The temperature change field associated with qEOFn is given by

$$qT_{n} (x,y,t_{i} ) = qEOF_{n} (x,y)\Delta \bar{T}_{n} (t_{i} )$$
(2)

and the residual temperature change field, used for the next iteration, is given by

$$\Delta T_{{n + 1}} (x,y,t_{i} ) = \Delta T_{n} (x,y,t_{i} ) - qT_{n} (x,y,t_{i} )$$
(3)

For calculating the first qEOF, ΔT n (x, y, t i ) is the original temperature anomaly field (detrended in the case of model control-run data, as explained earlier), and ΔT n (t i ) is the global average temperature anomaly in year i. Subtracting qT 1(x, y, t) in Eq. (3) essentially removes that part of the original field associated with changes in the global mean. In the next step, to obtain qEOF2, we use Eq. (1) to define that part of the residual (ΔT 2(x, y, t i )) that is linked to variations over a new (sub-global) region. We then subtract this component, and successively identify variations associated with different regions.

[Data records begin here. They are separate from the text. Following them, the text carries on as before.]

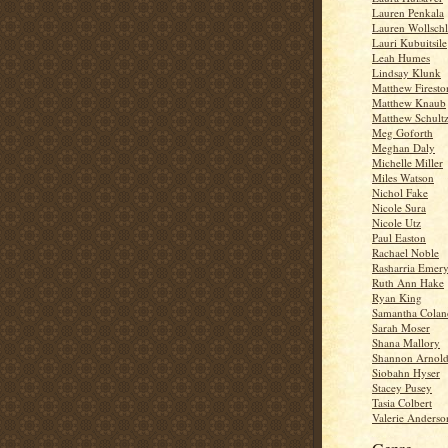
Lauren Penkala
Lauren Wollschl
Lauri Kubuitsile
Leah Humes
Lindsay Klunk
Matthew Firesto
Matthew Knaub
Matthew Schult
Meg Goforth
Meghan Daly
Michelle Miller
Miles Watson
Nichol Fake
Nicole Sura
Nicole Utz
Paul Easton
Rachael Noble
Rasharria Emer
Ruth Ann Hake
Ryan King
Samantha Colan
Sarah Moser
Shana Mallory
Shannon Arnol
Siobahn Hyser
Stacey Pusey
Tasia Colbert
Valerie Anderso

For qEOF two to four, the reference regions used for computing ΔT n (t i ) are the tropical eastern Pacific Ocean (5°S–5°N by 90–150°W, corresponding to the Niño 3 region), Europe (40–70°N by 0–40°E), and Siberia (40–70°N by 70–130°E), respectively. These regions are the centers of strong anomalies associated with the El Niño, North Atlantic, and Siberian oscillations, respectively, as identified using a standard EOF analysis of the observed data (discussed later). The spatial pattern of the covariance with temperatures in these regions therefore gives the structure (i.e., teleconnection pattern) of the model or observed ENSO, North Atlantic, and Siberian components of variability.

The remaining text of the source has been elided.